Microsoft had stated earlier that the Xbox Reveal event was only part one of its plan. Round two of Microsoft’s reveal takes place during E3 in June with a focus on all the Xbox One games. It’s a risky strategy because Microsoft still has battleground against the negative perception surrounding the Xbox brand, even more so after yesterday’s reveal. Microsoft has to show big games. Period. In the United States, the Xbox One could potentially be a huge hit. This will be a box that lets people watch TV and also play Madden or Call of Duty. With the Kinect being integral to the Xbox One, Microsoft needs to show why the device is important for games, which it utterly failed to do on the Xbox 360.

Since Microsoft gave no price and the console probably won’t be cheap with the included Kinect, it will be difficult to convince potential buyers to spend hundreds of dollars to buy a system to watch television programs and talk to their TV. It will be hard making the case that consumers need the Xbox One console in addition to the cable, phone and other subscription services they’re already paying a substantial amount of money per month for. Not only the price of the console, but also possibly paying for an Xbox Live Gold subscription, fees for playing your friend’s games and other features that will be locked behind that pay-wall. Once the mainstream finds out how anti-consumer the Xbox One actually is that will make Microsoft’s job even harder.

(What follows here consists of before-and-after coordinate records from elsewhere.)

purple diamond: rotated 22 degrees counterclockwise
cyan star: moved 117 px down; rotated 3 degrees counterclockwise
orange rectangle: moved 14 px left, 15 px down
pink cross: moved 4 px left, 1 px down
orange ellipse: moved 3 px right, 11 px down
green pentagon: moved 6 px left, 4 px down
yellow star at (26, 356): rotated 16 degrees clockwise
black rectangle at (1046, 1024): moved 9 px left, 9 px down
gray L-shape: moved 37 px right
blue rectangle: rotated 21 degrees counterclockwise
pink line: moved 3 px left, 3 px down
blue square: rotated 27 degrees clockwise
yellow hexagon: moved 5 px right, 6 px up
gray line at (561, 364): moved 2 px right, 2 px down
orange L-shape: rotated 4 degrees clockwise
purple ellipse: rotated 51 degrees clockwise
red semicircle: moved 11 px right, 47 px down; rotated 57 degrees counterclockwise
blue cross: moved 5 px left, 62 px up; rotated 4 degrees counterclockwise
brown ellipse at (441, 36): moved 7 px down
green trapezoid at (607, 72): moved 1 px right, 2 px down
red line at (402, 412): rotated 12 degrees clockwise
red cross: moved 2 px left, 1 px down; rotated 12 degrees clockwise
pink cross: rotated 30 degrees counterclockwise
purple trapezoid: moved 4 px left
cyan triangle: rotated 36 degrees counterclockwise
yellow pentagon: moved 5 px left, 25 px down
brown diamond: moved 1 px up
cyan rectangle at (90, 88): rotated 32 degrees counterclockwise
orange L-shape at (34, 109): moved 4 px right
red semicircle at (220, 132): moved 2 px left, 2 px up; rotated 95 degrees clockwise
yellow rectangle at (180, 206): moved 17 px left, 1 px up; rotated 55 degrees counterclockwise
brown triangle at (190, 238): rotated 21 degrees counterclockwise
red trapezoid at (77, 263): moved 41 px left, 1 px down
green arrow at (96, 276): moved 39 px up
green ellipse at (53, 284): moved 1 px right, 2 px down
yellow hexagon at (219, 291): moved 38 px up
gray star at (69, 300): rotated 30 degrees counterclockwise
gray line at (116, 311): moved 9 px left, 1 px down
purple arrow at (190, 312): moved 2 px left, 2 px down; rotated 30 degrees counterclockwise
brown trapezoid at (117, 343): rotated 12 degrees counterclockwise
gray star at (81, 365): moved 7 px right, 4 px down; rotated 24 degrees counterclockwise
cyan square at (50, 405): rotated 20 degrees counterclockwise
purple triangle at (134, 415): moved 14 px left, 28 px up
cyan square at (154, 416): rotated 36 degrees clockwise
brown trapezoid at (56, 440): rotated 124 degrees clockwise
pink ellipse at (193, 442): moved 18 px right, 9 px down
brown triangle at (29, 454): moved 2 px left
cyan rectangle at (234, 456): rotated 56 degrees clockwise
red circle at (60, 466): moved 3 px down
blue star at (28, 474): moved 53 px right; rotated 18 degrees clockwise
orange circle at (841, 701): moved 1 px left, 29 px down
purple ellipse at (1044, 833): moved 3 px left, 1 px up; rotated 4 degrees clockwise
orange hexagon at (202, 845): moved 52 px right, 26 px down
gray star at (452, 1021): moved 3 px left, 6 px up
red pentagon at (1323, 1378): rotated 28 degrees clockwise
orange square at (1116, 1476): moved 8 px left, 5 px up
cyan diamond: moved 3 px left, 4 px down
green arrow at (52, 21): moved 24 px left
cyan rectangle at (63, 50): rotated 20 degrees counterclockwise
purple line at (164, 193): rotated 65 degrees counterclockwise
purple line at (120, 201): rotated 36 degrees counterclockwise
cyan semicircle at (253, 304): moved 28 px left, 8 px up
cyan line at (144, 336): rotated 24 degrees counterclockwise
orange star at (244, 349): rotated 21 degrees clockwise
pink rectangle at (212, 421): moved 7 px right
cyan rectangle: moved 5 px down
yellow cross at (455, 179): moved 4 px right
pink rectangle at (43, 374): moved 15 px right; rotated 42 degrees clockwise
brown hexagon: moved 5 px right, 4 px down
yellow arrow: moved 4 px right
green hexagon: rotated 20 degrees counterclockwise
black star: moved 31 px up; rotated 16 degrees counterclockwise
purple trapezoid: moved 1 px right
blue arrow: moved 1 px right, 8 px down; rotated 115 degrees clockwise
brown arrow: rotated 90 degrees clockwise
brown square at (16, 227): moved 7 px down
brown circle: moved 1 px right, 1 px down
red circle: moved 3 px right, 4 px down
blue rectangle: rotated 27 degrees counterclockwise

The next Xbox was supposed to be simple. A system easy to use and understand. So far it’s struggling to meet those goals and Microsoft just revealed the console. Microsoft confirmed more of the bad instead of the good it needed to. E3 is Microsoft’s chance to reverse some of this negative perception, but it might be impossible to change if the main complaints are integral to the way the Xbox One operates.

Perception is reality, and if Microsoft can’t fix its image problem with the Xbox One then its new system is already in trouble. Nobody should just give Microsoft the benefit of the doubt concerning its anti-consumer policies when there are other viable options on the market. Much like Sony did with the launch of the PlayStation 3 in 2006, Microsoft is foolishly counting on an Xbox 360 user base that might tune out and change the channel to the PS4.